Use the video above and presentations and activity sheets below as stimulus to discuss and develop students understanding of the Values over a series of lessons. Each of the optional activity ideas below build on a different presentation to help young people to recognise the Values in sport and their own lives, and discuss how they can further put the Values into action in the future.

Know your Values

  1. Watch the video above. Ask students to identify the Olympic and Paralympic Values and discuss what each of the Values mean. Encourage the students to write down their own definition of each Value and share their ideas with a partner or small group. Ask students to keep their Values definitions safe, ready to return to at the end of the class to see how they might update or refine their ideas.
  2. Read the short story about BMX rider Shanaze Reade as a class, or in smaller groups. What qualities do you think she showed when she took part in the Olympic Games?
  3. The two final slides can be printed as activity sheets. Ask students to consider the images and scenarios and decide which Values they best represent. Once they have completed the task, students should compare and contrast there suggestions with a partner/ small group. Did everything pick the same Values?
  4. In pairs ask students to write their own scenario showing an example of positive behaviour, either reflecting a given Value or to give to another pair to decide which Values it best represents.
  5. As a homework task, ask students to select one of the Olympic or Paralympic Values and find or draw their own image to represent it and write a sentence or short paragraph to explain their choice.

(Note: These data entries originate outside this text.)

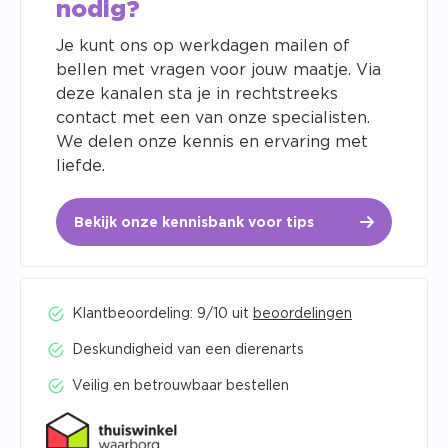
nodig?
Je kunt ons op werkdagen mailen of
bellen met vragen voor jouw maatje. Via
deze kanalen sta je in rechtstreeks
contact met een van onze specialisten.
We delen onze kennis en ervaring met
liefde.
Bekijk onze kennisbank voor tips
Klantbeoordeling: 9/10 uit
beoordelingen
Deskundigheid van een dierenarts
Veilig en betrouwbaar bestellen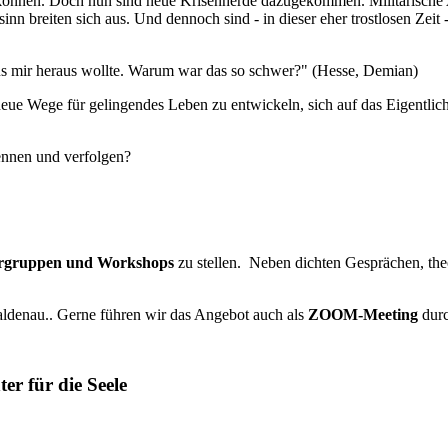
u können. Doch nun sind neue Krisenherde dazugekommen. Militärische 
n breiten sich aus. Und dennoch sind - in dieser eher trostlosen Zeit
 aus mir heraus wollte. Warum war das so schwer?" (Hesse, Demian)
neue Wege für gelingendes Leben zu entwickeln, sich auf das Eigentlic
ennen und verfolgen?
rgruppen und Workshops
zu stellen. Neben dichten Gesprächen, th
ldenau.. Gerne führen wir das Angebot auch als
ZOOM-Meeting
dur
ter für die Seele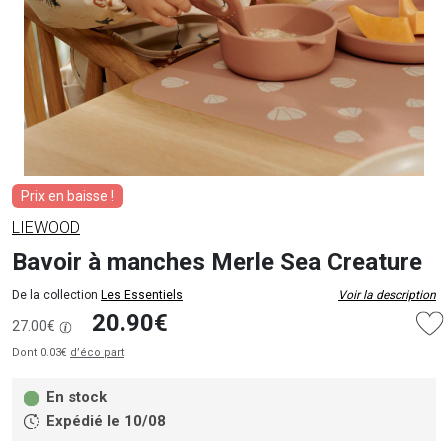
Prix en baisse !
LIEWOOD
Bavoir à manches Merle Sea Creature
De la collection
Les Essentiels
Voir la description
20.90€
27.00€
Dont 0.03€
d’éco part
En stock
Expédié le 10/08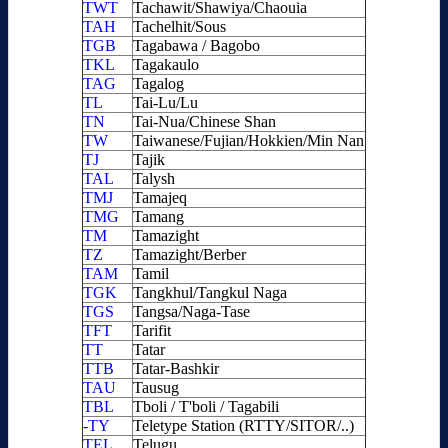
TWT
Tachawit/Shawiya/Chaouia
TAH
Tachelhit/Sous
TGB
Tagabawa / Bagobo
TKL
Tagakaulo
TAG
Tagalog
TL
Tai-Lu/Lu
TN
Tai-Nua/Chinese Shan
TW
Taiwanese/Fujian/Hokkien/Min Nan
TJ
Tajik
TAL
Talysh
TMJ
Tamajeq
TMG
Tamang
TM
Tamazight
TZ
Tamazight/Berber
TAM
Tamil
TGK
Tangkhul/Tangkul Naga
TGS
Tangsa/Naga-Tase
TFT
Tarifit
TT
Tatar
TTB
Tatar-Bashkir
TAU
Tausug
TBL
Tboli / T'boli / Tagabili
-TY
Teletype Station (RTTY/SITOR/..)
TEL
Telugu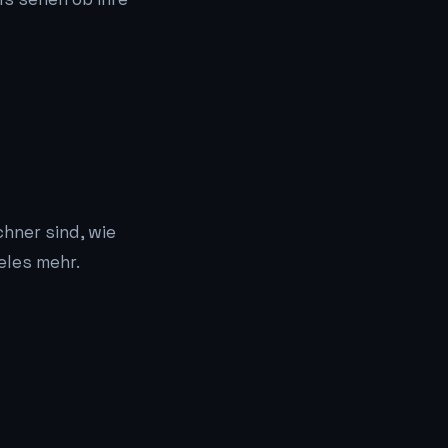
hner sind, wie
eles mehr.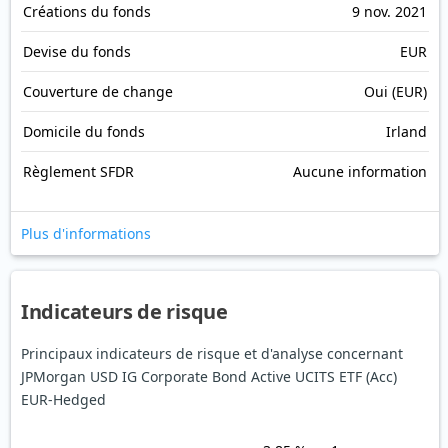
Créations du fonds
9 nov. 2021
Devise du fonds
EUR
Couverture de change
Oui (EUR)
Domicile du fonds
Irland
Règlement SFDR
Aucune information
Plus d'informations
Indicateurs de risque
Principaux indicateurs de risque et d'analyse concernant
JPMorgan USD IG Corporate Bond Active UCITS ETF (Acc)
EUR-Hedged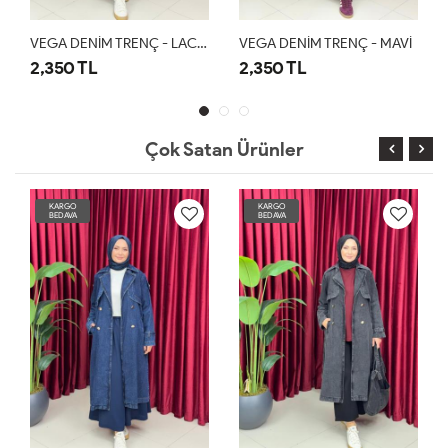
VEGA DENİM TRENÇ - LACİVERT
VEGA DENİM TRENÇ - MAVİ
2,350 TL
2,350 TL
Çok Satan Ürünler
KARGO
KARGO
BEDAVA
BEDAVA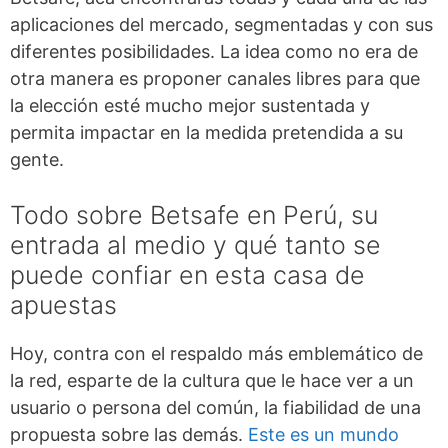
aplicaciones del mercado, segmentadas y con sus
diferentes posibilidades. La idea como no era de
otra manera es proponer canales libres para que
la elección esté mucho mejor sustentada y
permita impactar en la medida pretendida a su
gente.
Todo sobre Betsafe en Perú, su
entrada al medio y qué tanto se
puede confiar en esta casa de
apuestas
Hoy, contra con el respaldo más emblemático de
la red, esparte de la cultura que le hace ver a un
usuario o persona del común, la fiabilidad de una
propuesta sobre las demás.
Este es un mundo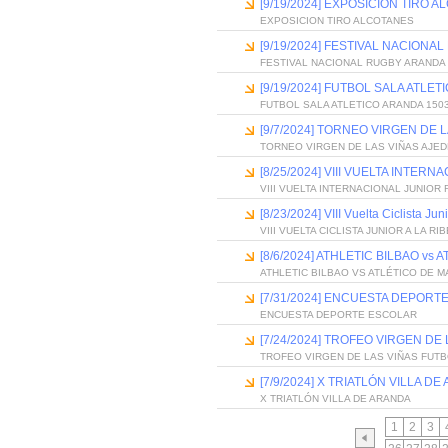
[9/19/2024] EXPOSICIÓN TIRO 
EXPOSICION TIRO ALCOTANES
[9/19/2024] FESTIVAL NACION
FESTIVAL NACIONAL RUGBY ARANDA
[9/19/2024] FUTBOL SALA ATLE
FUTBOL SALA ATLETICO ARANDA 150
[9/7/2024] TORNEO VIRGEN DE 
TORNEO VIRGEN DE LAS VIÑAS AJED
[8/25/2024] VIII VUELTA INTE
VIII VUELTA INTERNACIONAL JUNIOR
[8/23/2024] VIII Vuelta Ciclista Ju
VIII VUELTA CICLISTA JUNIOR A LA R
[8/6/2024] ATHLETIC BILBAO vs
ATHLETIC BILBAO VS ATLÉTICO DE M
[7/31/2024] ENCUESTA DEPORT
ENCUESTA DEPORTE ESCOLAR
[7/24/2024] TROFEO VIRGEN DE
TROFEO VIRGEN DE LAS VIÑAS FUT
[7/9/2024] X TRIATLÓN VILLA D
X TRIATLÓN VILLA DE ARANDA
1
2
3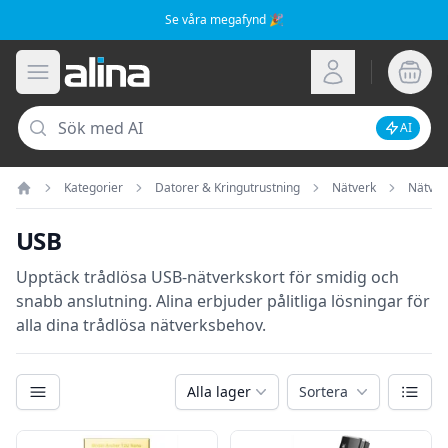
Se våra megafynd 🎉
Alina.se
Öppna meny
Logga in
Sök
AI
Inaktive
Kategorier
Datorer & Kringutrustning
Nätverk
Nätver
Hem
USB
Upptäck trådlösa USB-nätverkskort för smidig och
snabb anslutning. Alina erbjuder pålitliga lösningar för
alla dina trådlösa nätverksbehov.
Kategorier
Växla
Alla lager
Sortera
Filter
Produkter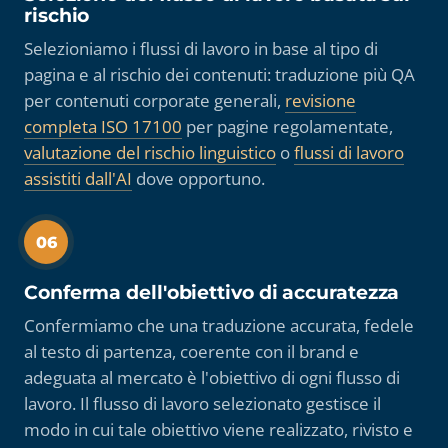
rischio
Selezioniamo i flussi di lavoro in base al tipo di
pagina e al rischio dei contenuti: traduzione più QA
per contenuti corporate generali,
revisione
completa ISO 17100
per pagine regolamentate,
valutazione del rischio linguistico
o
flussi di lavoro
assistiti dall'AI
dove opportuno.
06
Conferma dell'obiettivo di accuratezza
Confermiamo che una traduzione accurata, fedele
al testo di partenza, coerente con il brand e
adeguata al mercato è l'obiettivo di ogni flusso di
lavoro. Il flusso di lavoro selezionato gestisce il
modo in cui tale obiettivo viene realizzato, rivisto e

  1. Explain that at each Games, the Olympic and Paralympic community is not just made of the teams in the athletes' village. Organisers, supporters and volunteers are all an essential part of any Olympic or Paralympic Games. Around 70,000 volunteers were needed to help run both the Rio 2016 and London 2012 Games. They helped in lots of different ways, whether guiding spectators, assisting officials, or leading athletes out to the race. Look at the pictures in the presentation. What Values do students think the Rio 2016 and London 2012 volunteers show?
  2. Read Sam’s story and ask students to think of five values words that the story showed. The might be Olympic and Paralympic Values, or words with similar meaning.
  3. Building on the story and language used, develop students’ literacy by exploring synonyms of the Values using a dictionary or thesaurus. Use these to create a Values word wall.

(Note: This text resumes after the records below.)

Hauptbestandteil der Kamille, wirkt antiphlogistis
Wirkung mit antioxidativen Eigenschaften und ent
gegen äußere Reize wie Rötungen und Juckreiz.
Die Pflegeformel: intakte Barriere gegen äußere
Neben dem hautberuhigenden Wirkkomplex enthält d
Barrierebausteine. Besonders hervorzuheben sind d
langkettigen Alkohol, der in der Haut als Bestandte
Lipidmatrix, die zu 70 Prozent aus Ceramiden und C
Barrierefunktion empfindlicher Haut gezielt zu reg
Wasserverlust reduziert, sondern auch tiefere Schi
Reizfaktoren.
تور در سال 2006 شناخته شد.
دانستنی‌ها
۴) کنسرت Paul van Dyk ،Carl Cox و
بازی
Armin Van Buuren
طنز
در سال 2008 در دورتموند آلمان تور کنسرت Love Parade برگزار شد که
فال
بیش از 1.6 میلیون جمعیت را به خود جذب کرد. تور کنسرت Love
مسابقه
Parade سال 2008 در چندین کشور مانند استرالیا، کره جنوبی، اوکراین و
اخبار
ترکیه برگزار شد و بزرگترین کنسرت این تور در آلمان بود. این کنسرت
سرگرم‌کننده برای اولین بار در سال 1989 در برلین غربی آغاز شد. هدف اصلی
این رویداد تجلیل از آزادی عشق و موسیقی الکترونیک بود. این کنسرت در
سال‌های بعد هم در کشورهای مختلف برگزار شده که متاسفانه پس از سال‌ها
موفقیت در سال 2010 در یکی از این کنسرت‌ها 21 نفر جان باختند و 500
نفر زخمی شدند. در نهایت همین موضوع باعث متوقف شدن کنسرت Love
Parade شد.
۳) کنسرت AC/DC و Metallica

Healthy, active lifestyles

  1. Use the presentation to consider different Olympic and Paralympic sports and the Values that athletes might show. You can use specific examples and athlete stories, or think more generally about the skills and character demonstrated in the sports.
  2. Encourage students to share what sports and physical activities they do and explain why they enjoy them. Draw out personal, social and emotional benefits as well as physical ones.
  3. Get active by asking students to mime athletes performing different sports, with their ‘audience’ guessing the answer. Students then combine and refine their mimes, working together to create an active sequence based on movements from the sports.

Make a pledge

  1. Read the Olympic and Paralympic oaths presentation, finding out more about how athletes pledge to uphold the Values at each Games. You can also watch our video of the Olympic Oath at the opening ceremony of the London 2012 Olympic and Paralympic Games.
  2. Students should then make their own pledge, using the Make a Pledge activity sheet stating how they will use the Values in their own lives.

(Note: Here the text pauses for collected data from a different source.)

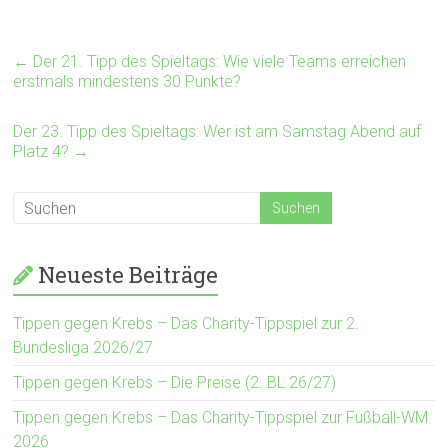
←
Der 21. Tipp des Spieltags: Wie viele Teams erreichen
erstmals mindestens 30 Punkte?
Der 23. Tipp des Spieltags: Wer ist am Samstag Abend auf
Platz 4?
→
Neueste Beiträge
Tippen gegen Krebs – Das Charity-Tippspiel zur 2.
Bundesliga 2026/27
Tippen gegen Krebs – Die Preise (2. BL 26/27)
Tippen gegen Krebs – Das Charity-Tippspiel zur Fußball-WM
2026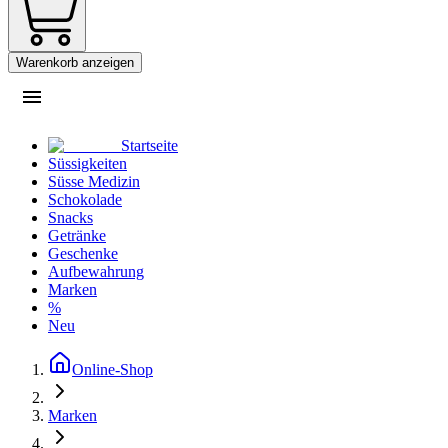
Warenkorb anzeigen
Startseite
Süssigkeiten
Süsse Medizin
Schokolade
Snacks
Getränke
Geschenke
Aufbewahrung
Marken
%
Neu
Online-Shop
Marken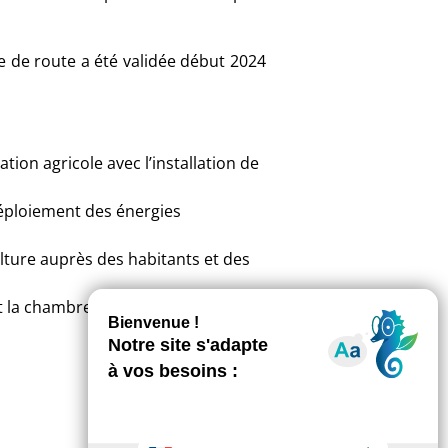
lle de route a été validée début 2024
tion agricole avec l’installation de
 déploiement des énergies
ulture auprès des habitants et des
et la chambre d’agriculture.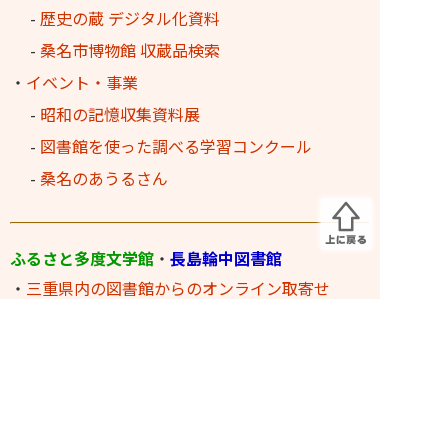
-
歴史の蔵 デジタル化資料
-
桑名市博物館 収蔵品検索
・
イベント・事業
-
昭和の記憶収集資料展
-
図書館を使った調べる学習コンクール
-
桑名のあうるさん
ふるさと多度文学館
・
長島輪中図書館
・
三重県内の図書館からのオンライン取寄せ
サービス
・
ふるさと多度文学館 文多くん
・
長島輪中図書館とカエル
・
長島輪中図書館のあゆみ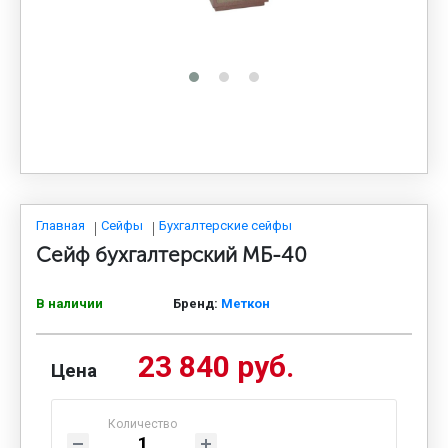
МЕДИЦИНСКАЯ МЕБЕЛЬ
СИСТЕМЫ ХРАНЕНИЯ
ОФИСНАЯ МЕБЕЛЬ
МЕБЕЛЬ ДЛЯ ДОМА
Главная
Сейфы
Бухгалтерские сейфы
Сейф бухгалтерский МБ-40
МЕБЕЛЬ ДЛЯ СТОЛОВЫХ
В наличии
Бренд:
Меткон
23 840 руб.
СТАЛЬНЫЕ ДВЕРИ
Цена
Количество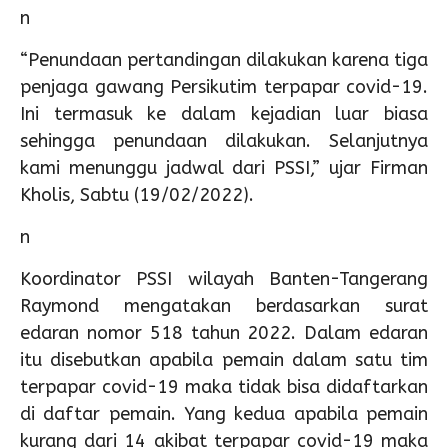
n
“Penundaan pertandingan dilakukan karena tiga
penjaga gawang Persikutim terpapar covid-19.
Ini termasuk ke dalam kejadian luar biasa
sehingga penundaan dilakukan. Selanjutnya
kami menunggu jadwal dari PSSI,” ujar Firman
Kholis, Sabtu (19/02/2022).
n
Koordinator PSSI wilayah Banten-Tangerang
Raymond mengatakan berdasarkan surat
edaran nomor 518 tahun 2022. Dalam edaran
itu disebutkan apabila pemain dalam satu tim
terpapar covid-19 maka tidak bisa didaftarkan
di daftar pemain. Yang kedua apabila pemain
kurang dari 14 akibat terpapar covid-19 maka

  • Ask students to consider how pledges are made and upheld in society more generally, for example, in law or as part of a faith.
  • Establish a time period for students to work on their pledges. At the end of the period ask students to return to their pledge and assess how far they have come. What do they still need to do to meet their pledge? Alternatively, if they have completed their goal what will they pledge next to continue living the Values?